In 3), the component is held from the component supply machine and
5) A component mounting device to be mounted to the mounting position using the component holding device (132), wherein a plurality of the component feeders having the same component are extracted,
When the plurality of extracted component feeders or the component holding devices move to the component holding position, the extracted component feeder moves the component feeder or the component holding device during the movement. Select the component feeder with the shortest distance, and when it is not possible to supply components from the selected component feeder, select the component feeder with the next smallest moving distance and mount the component on the object. A component mounting device comprising a control device (119) for executing. 6. The component feeder does not move, and the component holding device includes a plurality of component holding units (11) for holding the component.

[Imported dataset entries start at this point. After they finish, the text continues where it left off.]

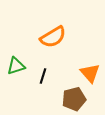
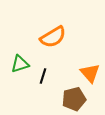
green triangle: moved 4 px right, 2 px up
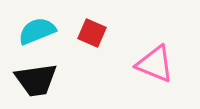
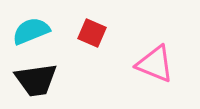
cyan semicircle: moved 6 px left
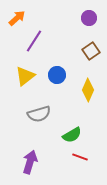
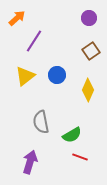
gray semicircle: moved 2 px right, 8 px down; rotated 95 degrees clockwise
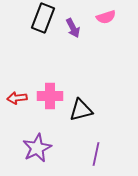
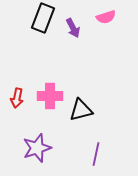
red arrow: rotated 72 degrees counterclockwise
purple star: rotated 8 degrees clockwise
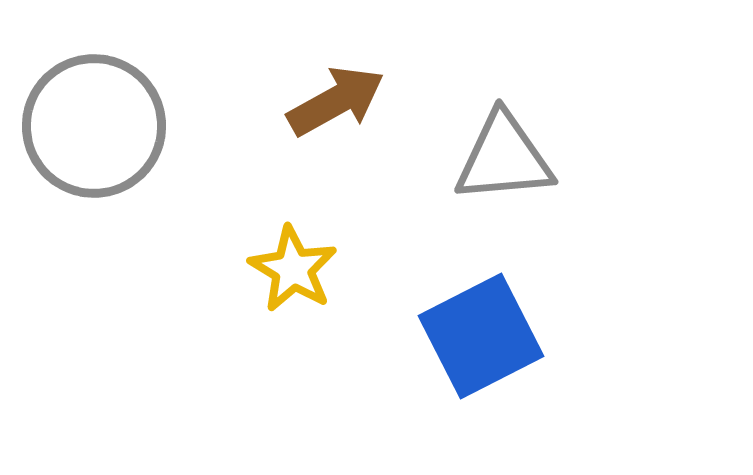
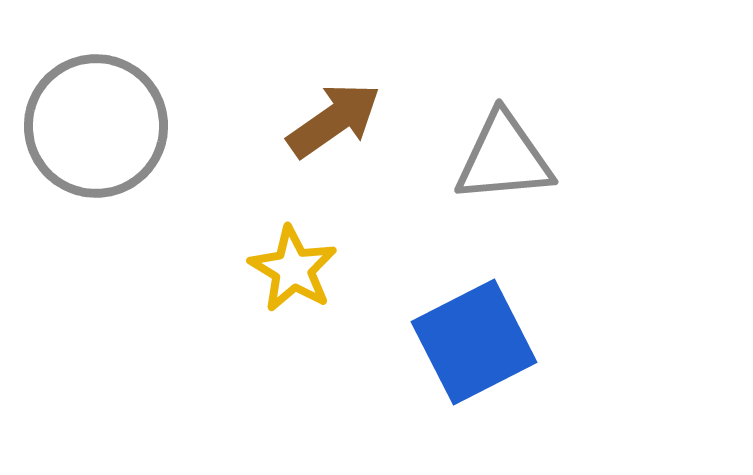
brown arrow: moved 2 px left, 19 px down; rotated 6 degrees counterclockwise
gray circle: moved 2 px right
blue square: moved 7 px left, 6 px down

6. The component mounting apparatus according to claim 5, wherein the component mounting apparatus moves between the component holding position and the mounting position. 7. A component (112) of the same type is provided in a plurality of component feeders (102), and a component is held from a component feeder arranged at a component holding position (133) by movement of the component feeder. A component mounting device that mounts to the mounting position of the mounting target (115) using the component holding device (132), and extracts a plurality of the component feeders having the same component,
From among the plurality of extracted component feeders, a component feeder that has the shortest moving distance to the component holding position is selected. A component mounting apparatus further comprising a control device (119) for selecting a smaller component feeder and mounting the component on the mounted body. 8. The control device according to claim 1, wherein the control device is configured to perform an operation of extracting the plurality of component feeders having the same component and a process of selecting a component feeder that moves to the component holding position with a minimum distance. According to a program describing the order in which components are mounted on the component, the component feeder is executed in each of the steps from the step of being arranged at the component holding position to the step of going up by a preset step. Item 7. The component mounting device according to Item 7. 9. The set step is an arbitrary step from a step in which a component feeder is arranged at the component holding position to a step in which a component to be held by the component holding device is determined. 9. The component mounting apparatus according to claim 8, wherein: 10. The component holding device has a component holding portion (111) for holding the component, and moves the component holding portion around an axis of the component holding device between the component holding position and the mounting position. 10. It has a structure which rotates to
The component mounting device according to any one of the above.